The Marcellus accounted for just 8% of the 127.9 Bcfe of gas Consol produced in 2010, but its share grew to 17% in 2011 (153.5 Bcfe) and 23% in 2012 (156.3 Bcfe). CBM has been slowly falling during the same time frame, from 71% in 2010, to 60% in 2011 and 56% in 2012.

“We’re in an economy where the energy industry can be segmented into low-cost survivors and marginal players,” CEO Brett Harvey said. “Consol Energy is definitely a low-cost survivor…in 2013 alone we plan to be up 15% in gas. This is without borrowing money to grow. I think that’s an important thing: the margins of low cost create cash to grow the business when you have good assets.”

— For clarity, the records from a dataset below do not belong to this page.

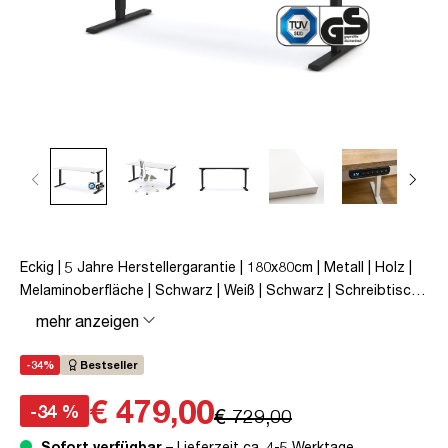
Eckig | 5 Jahre Herstellergarantie | 180x80cm | Metall | Holz |
Melaminoberfläche | Schwarz | Weiß | Schwarz | Schreibtisch |
höhenverstellbar | unmontiert | Y-Line | bis zu 80 kg |
mehr anzeigen
Steckertyp C | Signalweiß | TÜV© mobiles Arbeiten |
Kollisions-Schutz | Elektrisch höhenverstellbar |
-34%
Bestseller
Kindersicherung
€ 479,00
-34 %
€ 729,00
Sofort verfügbar
– Lieferzeit ca. 4-5 Werktage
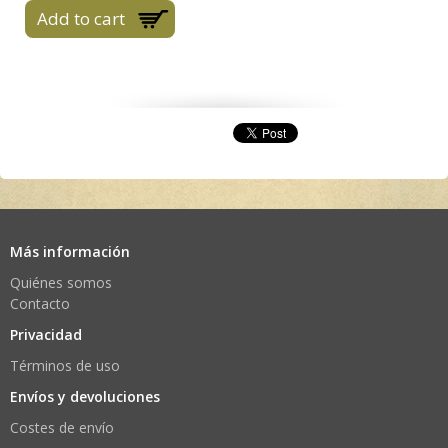
Más información
Quiénes somos
Contacto
Privacidad
Términos de uso
Envíos y devoluciones
Costes de envío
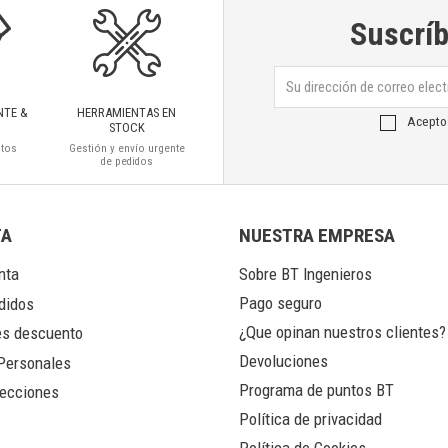
Suscríb
NTE &
HERRAMIENTAS EN
Acepto
STOCK
ctos
Gestión y envío urgente
de pedidos
TA
NUESTRA EMPRESA
nta
Sobre BT Ingenieros
Pago seguro
didos
¿Que opinan nuestros clientes?
s descuento
Devoluciones
Personales
Programa de puntos BT
ecciones
Política de privacidad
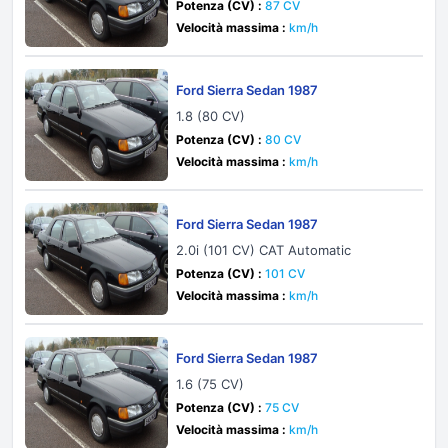
Potenza (CV) :
87 CV
Velocità massima :
km/h
Ford Sierra Sedan 1987
1.8 (80 CV)
Potenza (CV) :
80 CV
Velocità massima :
km/h
Ford Sierra Sedan 1987
2.0i (101 CV) CAT Automatic
Potenza (CV) :
101 CV
Velocità massima :
km/h
Ford Sierra Sedan 1987
1.6 (75 CV)
Potenza (CV) :
75 CV
Velocità massima :
km/h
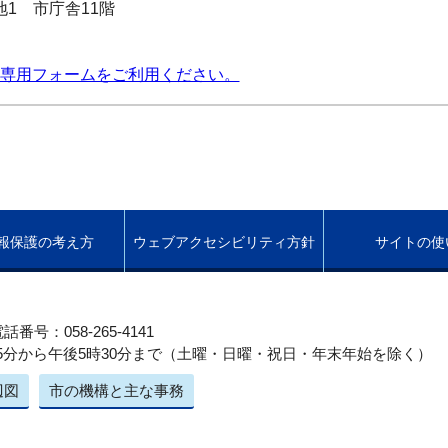
番地1 市庁舎11階
専用フォームをご利用ください。
報保護の考え方
ウェブアクセシビリティ方針
サイトの使
話番号：058-265-4141
5分から午後5時30分まで（土曜・日曜・祝日・年末年始を除く）
辺図
市の機構と主な事務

Consol’s bottom line was dinged by four unusual items during the quarter, including a fire at one of its coal mines in Blacksville, WV, in March. The company reported a net loss of $1.8 million for 1Q2013, which translated to a loss of 1 cent/share. By comparison, the company posted net income of $97.2 million (42 cents/share) for the year-ago quarter.

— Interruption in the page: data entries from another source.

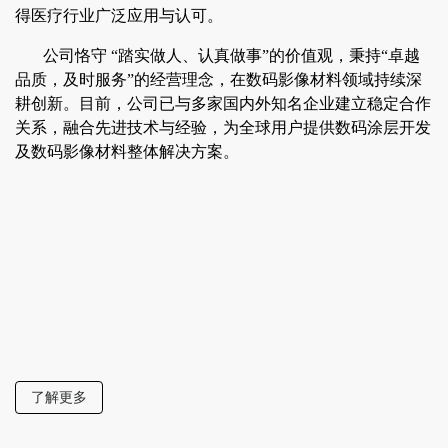
得医疗行业广泛应用与认可。
公司恪守 “踏实做人、认真做事”的价值观，秉持“卓越
品质，及时服务”的经营理念，在数码影像材料领域持续深
耕创新。目前，公司已与多家国内外知名企业建立稳定合作
关系，融合先进技术与经验，为全球用户提供数码涂层开发
及数码影像材料整体解决方案。
了解更多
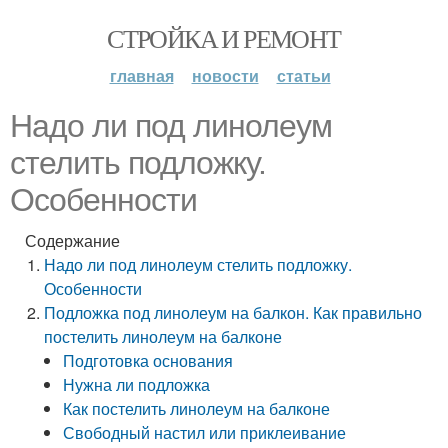
СТРОЙКА И РЕМОНТ
главная
новости
статьи
Надо ли под линолеум
стелить подложку.
Особенности
Содержание
Надо ли под линолеум стелить подложку.
Особенности
Подложка под линолеум на балкон. Как правильно
постелить линолеум на балконе
Подготовка основания
Нужна ли подложка
Как постелить линолеум на балконе
Свободный настил или приклеивание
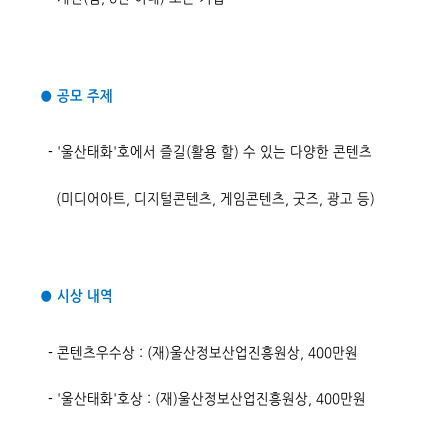
● 공모 주제
- '울산태화'호에서 즐길(활용 할) 수 있는 다양한 콘텐츠
(미디어아트, 디지털콘텐츠, 게임콘텐츠, 굿즈, 광고 등)
● 시상 내역
- 콘텐츠우수상 : (재)울산정보산업진흥원상, 400만원
- '울산태화'호상 : (재)울산정보산업진흥원상, 400만원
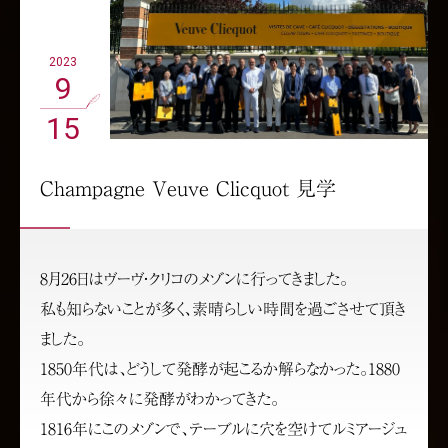
2023
9
15
Champagne Veuve Clicquot 見学
8月26日はヴーヴ・クリコのメゾンに行ってきました。
私も知らないことが多く、素晴らしい時間を過ごさせて頂き
ました。
1850年代は、どうして発酵が起こるか解らなかった。1880
年代から徐々に発酵がわかってきた。
1816年にこのメゾンで、テーブルに穴を空けてルミアージュ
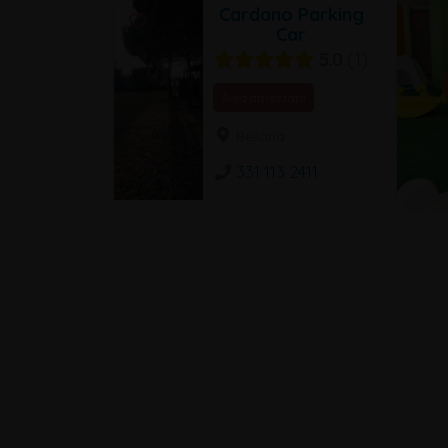
Cardano Parking
Car
5.0
1
Area attrezzata
Bellaria
331 113 2411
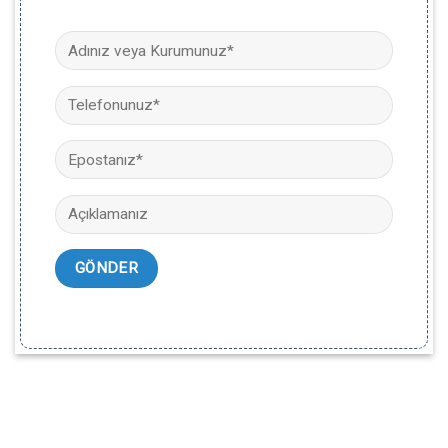
Ürünlerimiz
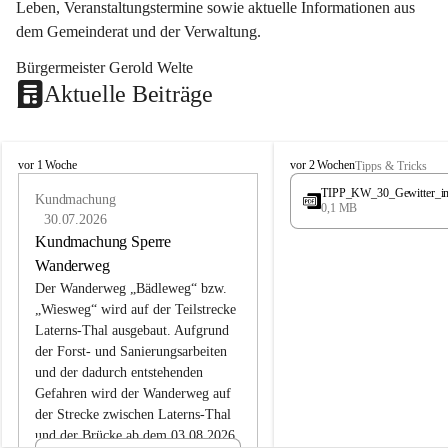
Leben, Veranstaltungstermine sowie aktuelle Informationen aus 
dem Gemeinderat und der Verwaltung. 
Bürgermeister Gerold Welte
Aktuelle Beiträge
L
L
vor 1 Woche
vor 2 Wochen
Tipps & Tricks
a
a
TIPP_KW_30_Gewitter_i
t
Kundmachung
t
0,1 MB
e
e
30.07.2026
r
r
Kundmachung Sperre
n
n
Wanderweg
s
s
Der Wanderweg „Bädleweg“ bzw. 
„Wiesweg“ wird auf der Teilstrecke 
Laterns-Thal ausgebaut. Aufgrund 
der Forst- und Sanierungsarbeiten 
und der dadurch entstehenden 
Gefahren wird der Wanderweg auf 
der 
Strecke zwischen Laterns-Thal 
und der Brücke ab dem 03.08.2026 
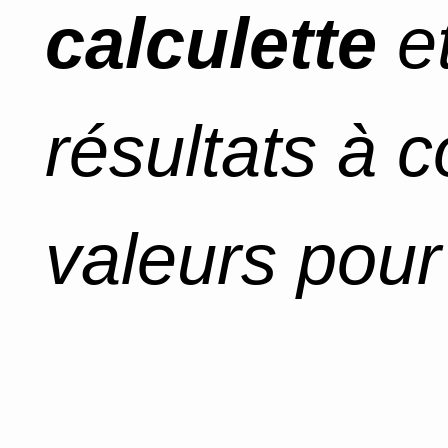
calculette
et
résultats à 
valeurs pour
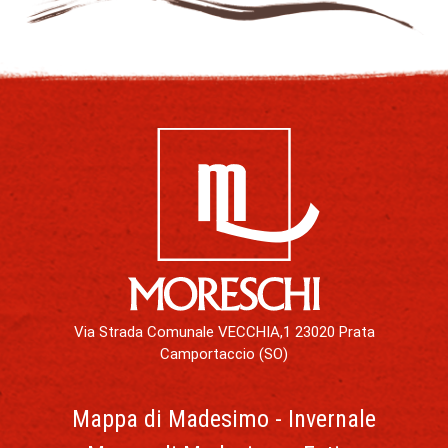
Via Strada Comunale VECCHIA,1 23020 Prata
Camportaccio (SO)
Mappa di Madesimo - Invernale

The coal mine fire resulted in a pre-tax expense of $15.2 million. Consol was also dragged down by pre-tax charges of $27.1 million and $20.2 million to settle lawsuits involving pensions and its acquisition of CNX Gas Corp., respectively. Adjusted earnings before interest, taxes, depreciation and amortization (EBITDA) was $275.5 million in 1Q2013, compared to $323.5 million in 1Q2012.

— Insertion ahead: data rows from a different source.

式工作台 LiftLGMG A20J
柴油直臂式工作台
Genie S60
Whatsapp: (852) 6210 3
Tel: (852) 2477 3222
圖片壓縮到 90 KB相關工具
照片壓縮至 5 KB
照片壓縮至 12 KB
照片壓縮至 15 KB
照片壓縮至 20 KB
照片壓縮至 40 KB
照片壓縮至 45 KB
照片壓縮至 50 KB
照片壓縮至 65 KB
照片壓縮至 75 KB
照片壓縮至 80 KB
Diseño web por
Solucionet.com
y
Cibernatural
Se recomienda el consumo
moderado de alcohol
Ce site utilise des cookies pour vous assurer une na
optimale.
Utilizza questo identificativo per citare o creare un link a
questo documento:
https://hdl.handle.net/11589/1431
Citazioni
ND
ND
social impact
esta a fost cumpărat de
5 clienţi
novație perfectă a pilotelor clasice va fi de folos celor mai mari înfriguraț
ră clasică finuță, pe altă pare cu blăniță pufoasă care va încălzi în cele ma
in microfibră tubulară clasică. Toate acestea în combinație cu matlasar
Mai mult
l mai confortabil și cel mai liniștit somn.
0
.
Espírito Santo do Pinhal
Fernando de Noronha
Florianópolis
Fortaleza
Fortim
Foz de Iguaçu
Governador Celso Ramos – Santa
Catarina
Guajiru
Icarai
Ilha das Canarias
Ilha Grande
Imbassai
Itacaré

Consol reported that, together with its joint venture (JV) partners — Noble Energy Inc. in the Marcellus and Hess Corp. in the Utica (see Shale Daily, Sept 8, 2011; Aug. 19, 2011) — the company had drilled 25 gross wells in the Marcellus and three in the Utica during 1Q2013. Of these, 57% were targeting natural gas liquids (NGL) and 43% were in dry gas areas. Consol said total production was 39 Bcfe.

“I think when we look at our Marcellus performance through the last 18 months or so — and then project that out for the remainder of the year and into 2014 — this year we’re on path between ourselves and Noble to drill just over 120 wells in the Marcellus,” said CFO David Khani. “That’s a pretty aggressive drill plan when you look at the logistics.

“The upside for additional drilling, if gas prices continue to strengthen, will be in the dry areas where our cumulative history exists. That’s the central Pennsylvania [and] northern West Virginia areas. In the Utica, we’re [planning] 27 wells [for 2013]. That’s probably going to be a pretty firm number there. If gas prices continue to strengthen, and we want to look at or contemplate additional drilling, it most likely will be in the dry area of the Marcellus.”

The company said it expects to spend between $835 million and $935 million to drill 151 wells (net to Consol) in 2013, a figure that includes about $100 million in a drilling carry from Hess in the Utica. But Consol added that it does not intend to pursue any “transformational” mergers or acquisitions in either coal or gas.

“We see some assets that we might pick up if they were distressed, but we are not out looking for other coal companies,” Harvey said. “We continue to look at the process of monetizing assets, core and non-core. We’ve talked about that, and we’re continuing to broaden that to see if our structure and value of our shares are being moved forward for our shareholders.”

Consol said it drilled 12 gas wells in the Marcellus to total depth and completed 13 wells during 1Q2013. Drilling costs averaged $213/foot and $499/foot per lateral. Meanwhile the company completed 207 stages during the quarter, with an average cost of $195,000 per stage.